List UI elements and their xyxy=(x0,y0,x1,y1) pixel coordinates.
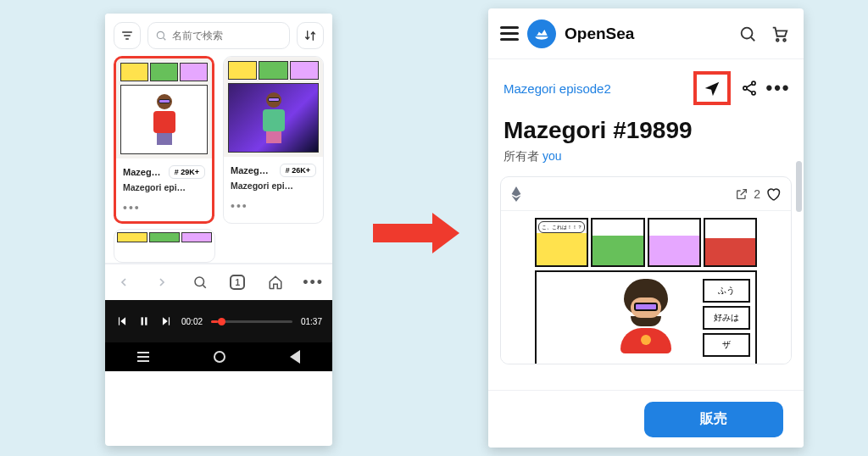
back-button[interactable] xyxy=(112,270,136,294)
svg-line-4 xyxy=(164,38,166,41)
pause-icon xyxy=(138,315,150,327)
svg-point-16 xyxy=(783,38,786,41)
cart-button[interactable] xyxy=(768,22,792,46)
tabs-button[interactable]: 1 xyxy=(225,270,249,294)
play-pause-button[interactable] xyxy=(137,314,151,328)
collection-name: Mazegori epi… xyxy=(123,182,205,192)
more-horizontal-icon: ••• xyxy=(303,274,324,292)
svg-point-15 xyxy=(776,38,779,41)
asset-detail-screen: OpenSea Mazegori episode2 ••• Mazegori #… xyxy=(488,8,804,448)
app-header: OpenSea xyxy=(488,8,804,59)
sell-button[interactable]: 販売 xyxy=(644,402,783,437)
transfer-button[interactable] xyxy=(693,71,731,105)
skip-forward-icon xyxy=(160,315,172,327)
total-time: 01:37 xyxy=(301,317,322,326)
hamburger-icon xyxy=(500,26,519,41)
sort-button[interactable] xyxy=(297,22,324,49)
comic-main-panel: ふう 好みは ザ xyxy=(535,270,757,364)
comic-text-box: ザ xyxy=(703,333,750,357)
speech-bubble: こ、これは！！？ xyxy=(538,221,585,233)
svg-rect-12 xyxy=(169,317,170,325)
asset-card: 2 こ、これは！！？ ふう xyxy=(500,176,792,364)
open-external-button[interactable] xyxy=(735,187,748,201)
search-field[interactable] xyxy=(147,22,290,49)
search-input[interactable] xyxy=(172,30,282,42)
header-search-button[interactable] xyxy=(736,22,760,46)
browser-menu-button[interactable]: ••• xyxy=(302,270,326,294)
search-icon xyxy=(192,275,208,290)
asset-image: こ、これは！！？ ふう 好みは ザ xyxy=(501,211,791,364)
external-link-icon xyxy=(735,187,748,201)
seek-bar[interactable] xyxy=(211,320,292,323)
menu-button[interactable] xyxy=(500,26,519,41)
search-icon xyxy=(738,25,757,43)
owner-line: 所有者 you xyxy=(504,149,788,164)
prev-track-button[interactable] xyxy=(115,314,129,328)
svg-line-14 xyxy=(751,37,754,41)
opensea-logo[interactable] xyxy=(527,19,556,48)
sort-icon xyxy=(303,29,317,42)
comic-figure xyxy=(151,94,178,145)
comic-side-panels: ふう 好みは ザ xyxy=(703,279,750,357)
back-system-button[interactable] xyxy=(290,350,300,364)
forward-button[interactable] xyxy=(150,270,174,294)
home-system-button[interactable] xyxy=(214,351,225,363)
recents-button[interactable] xyxy=(137,352,149,362)
comic-character xyxy=(612,279,680,353)
home-icon xyxy=(268,275,283,290)
share-button[interactable] xyxy=(739,78,760,98)
send-icon xyxy=(703,79,721,97)
svg-marker-11 xyxy=(163,317,168,325)
elapsed-time: 00:02 xyxy=(181,317,203,326)
card-more-button[interactable]: ••• xyxy=(116,197,212,221)
home-button[interactable] xyxy=(264,270,287,294)
bottom-action-bar: 販売 xyxy=(488,390,804,448)
svg-line-6 xyxy=(203,285,205,287)
chevron-right-icon xyxy=(155,275,169,289)
tab-count: 1 xyxy=(230,275,245,290)
share-icon xyxy=(741,80,758,97)
comic-text-box: 好みは xyxy=(703,306,750,330)
svg-line-21 xyxy=(747,89,753,92)
gallery-screen: Mazeg… # 29K+ Mazegori epi… ••• xyxy=(105,14,332,446)
svg-point-3 xyxy=(157,31,164,38)
collection-name: Mazegori epi… xyxy=(231,181,316,191)
owner-label: 所有者 xyxy=(504,149,539,163)
svg-line-20 xyxy=(747,84,753,87)
comic-text-box: ふう xyxy=(703,279,750,303)
nft-grid-row2 xyxy=(105,224,332,263)
browser-search-button[interactable] xyxy=(188,270,212,294)
nft-grid: Mazeg… # 29K+ Mazegori epi… ••• xyxy=(105,56,332,224)
comic-strip: こ、これは！！？ xyxy=(535,218,757,267)
ship-icon xyxy=(533,25,550,42)
svg-marker-23 xyxy=(512,195,521,201)
comic-figure xyxy=(260,92,287,143)
nft-card[interactable]: Mazeg… # 26K+ Mazegori epi… ••• xyxy=(223,56,324,224)
more-horizontal-icon: ••• xyxy=(765,77,790,99)
svg-marker-7 xyxy=(120,317,125,325)
more-button[interactable]: ••• xyxy=(768,78,788,98)
svg-marker-22 xyxy=(512,186,521,197)
nft-name: Mazeg… xyxy=(123,167,161,177)
media-player: 00:02 01:37 xyxy=(105,300,332,342)
like-button[interactable] xyxy=(765,186,781,202)
cart-icon xyxy=(771,25,789,43)
nft-card[interactable]: Mazeg… # 29K+ Mazegori epi… ••• xyxy=(114,56,214,224)
nft-card-peek[interactable] xyxy=(114,229,215,263)
heart-icon xyxy=(765,186,781,202)
card-more-button[interactable]: ••• xyxy=(224,196,323,220)
filter-button[interactable] xyxy=(114,22,141,49)
svg-rect-9 xyxy=(142,317,143,325)
owner-link[interactable]: you xyxy=(542,149,562,163)
next-track-button[interactable] xyxy=(159,314,173,328)
asset-title: Mazegori #19899 xyxy=(504,117,788,144)
asset-meta: Mazegori episode2 ••• xyxy=(488,59,804,105)
svg-point-13 xyxy=(742,27,753,38)
scrollbar-thumb[interactable] xyxy=(796,161,802,212)
search-icon xyxy=(155,30,167,42)
svg-rect-10 xyxy=(145,317,147,325)
nft-thumbnail xyxy=(224,57,323,157)
collection-link[interactable]: Mazegori episode2 xyxy=(504,81,685,96)
rank-badge: # 26K+ xyxy=(280,164,316,177)
flow-arrow xyxy=(373,215,466,251)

* * *

The material above is to be transcribed exactly, with all pictures omitted.

List UI elements and their xyxy=(x0,y0,x1,y1) pixel coordinates.
back-button[interactable] xyxy=(112,270,136,294)
svg-line-4 xyxy=(164,38,166,41)
pause-icon xyxy=(138,315,150,327)
svg-point-16 xyxy=(783,38,786,41)
cart-button[interactable] xyxy=(768,22,792,46)
tabs-button[interactable]: 1 xyxy=(225,270,249,294)
play-pause-button[interactable] xyxy=(137,314,151,328)
collection-name: Mazegori epi… xyxy=(123,182,205,192)
more-horizontal-icon: ••• xyxy=(303,274,324,292)
svg-point-15 xyxy=(776,38,779,41)
asset-detail-screen: OpenSea Mazegori episode2 ••• Mazegori #… xyxy=(488,8,804,448)
app-header: OpenSea xyxy=(488,8,804,59)
sell-button[interactable]: 販売 xyxy=(644,402,783,437)
transfer-button[interactable] xyxy=(693,71,731,105)
skip-forward-icon xyxy=(160,315,172,327)
total-time: 01:37 xyxy=(301,317,322,326)
hamburger-icon xyxy=(500,26,519,41)
sort-button[interactable] xyxy=(297,22,324,49)
comic-main-panel: ふう 好みは ザ xyxy=(535,270,757,364)
comic-text-box: ザ xyxy=(703,333,750,357)
speech-bubble: こ、これは！！？ xyxy=(538,221,585,233)
svg-rect-12 xyxy=(169,317,170,325)
asset-card: 2 こ、これは！！？ ふう xyxy=(500,176,792,364)
open-external-button[interactable] xyxy=(735,187,748,201)
search-field[interactable] xyxy=(147,22,290,49)
search-input[interactable] xyxy=(172,30,282,42)
header-search-button[interactable] xyxy=(736,22,760,46)
browser-menu-button[interactable]: ••• xyxy=(302,270,326,294)
search-icon xyxy=(192,275,208,290)
asset-image: こ、これは！！？ ふう 好みは ザ xyxy=(501,211,791,364)
external-link-icon xyxy=(735,187,748,201)
seek-bar[interactable] xyxy=(211,320,292,323)
menu-button[interactable] xyxy=(500,26,519,41)
search-icon xyxy=(738,25,757,43)
owner-line: 所有者 you xyxy=(504,149,788,164)
prev-track-button[interactable] xyxy=(115,314,129,328)
svg-line-14 xyxy=(751,37,754,41)
opensea-logo[interactable] xyxy=(527,19,556,48)
sort-icon xyxy=(303,29,317,42)
comic-figure xyxy=(151,94,178,145)
comic-side-panels: ふう 好みは ザ xyxy=(703,279,750,357)
back-system-button[interactable] xyxy=(290,350,300,364)
forward-button[interactable] xyxy=(150,270,174,294)
home-system-button[interactable] xyxy=(214,351,225,363)
recents-button[interactable] xyxy=(137,352,149,362)
comic-character xyxy=(612,279,680,353)
home-icon xyxy=(268,275,283,290)
share-button[interactable] xyxy=(739,78,760,98)
send-icon xyxy=(703,79,721,97)
svg-marker-11 xyxy=(163,317,168,325)
elapsed-time: 00:02 xyxy=(181,317,203,326)
card-more-button[interactable]: ••• xyxy=(116,197,212,221)
home-button[interactable] xyxy=(264,270,287,294)
bottom-action-bar: 販売 xyxy=(488,390,804,448)
svg-line-6 xyxy=(203,285,205,287)
chevron-right-icon xyxy=(155,275,169,289)
tab-count: 1 xyxy=(230,275,245,290)
share-icon xyxy=(741,80,758,97)
comic-text-box: 好みは xyxy=(703,306,750,330)
svg-line-21 xyxy=(747,89,753,92)
gallery-screen: Mazeg… # 29K+ Mazegori epi… ••• xyxy=(105,14,332,446)
svg-point-3 xyxy=(157,31,164,38)
collection-name: Mazegori epi… xyxy=(231,181,316,191)
owner-label: 所有者 xyxy=(504,149,539,163)
svg-line-20 xyxy=(747,84,753,87)
comic-text-box: ふう xyxy=(703,279,750,303)
nft-grid-row2 xyxy=(105,224,332,263)
browser-search-button[interactable] xyxy=(188,270,212,294)
nft-grid: Mazeg… # 29K+ Mazegori epi… ••• xyxy=(105,56,332,224)
comic-strip: こ、これは！！？ xyxy=(535,218,757,267)
ship-icon xyxy=(533,25,550,42)
svg-marker-23 xyxy=(512,195,521,201)
comic-figure xyxy=(260,92,287,143)
nft-card[interactable]: Mazeg… # 26K+ Mazegori epi… ••• xyxy=(223,56,324,224)
more-horizontal-icon: ••• xyxy=(765,77,790,99)
svg-marker-7 xyxy=(120,317,125,325)
more-button[interactable]: ••• xyxy=(768,78,788,98)
svg-marker-22 xyxy=(512,186,521,197)
nft-name: Mazeg… xyxy=(123,167,161,177)
media-player: 00:02 01:37 xyxy=(105,300,332,342)
like-button[interactable] xyxy=(765,186,781,202)
cart-icon xyxy=(771,25,789,43)
nft-card[interactable]: Mazeg… # 29K+ Mazegori epi… ••• xyxy=(114,56,214,224)
nft-card-peek[interactable] xyxy=(114,229,215,263)
heart-icon xyxy=(765,186,781,202)
card-more-button[interactable]: ••• xyxy=(224,196,323,220)
filter-button[interactable] xyxy=(114,22,141,49)
svg-rect-9 xyxy=(142,317,143,325)
owner-link[interactable]: you xyxy=(542,149,562,163)
next-track-button[interactable] xyxy=(159,314,173,328)
asset-title: Mazegori #19899 xyxy=(504,117,788,144)
asset-meta: Mazegori episode2 ••• xyxy=(488,59,804,105)
svg-point-13 xyxy=(742,27,753,38)
scrollbar-thumb[interactable] xyxy=(796,161,802,212)
search-icon xyxy=(155,30,167,42)
svg-rect-10 xyxy=(145,317,147,325)
nft-thumbnail xyxy=(224,57,323,157)
collection-link[interactable]: Mazegori episode2 xyxy=(504,81,685,96)
rank-badge: # 26K+ xyxy=(280,164,316,177)
flow-arrow xyxy=(373,215,466,251)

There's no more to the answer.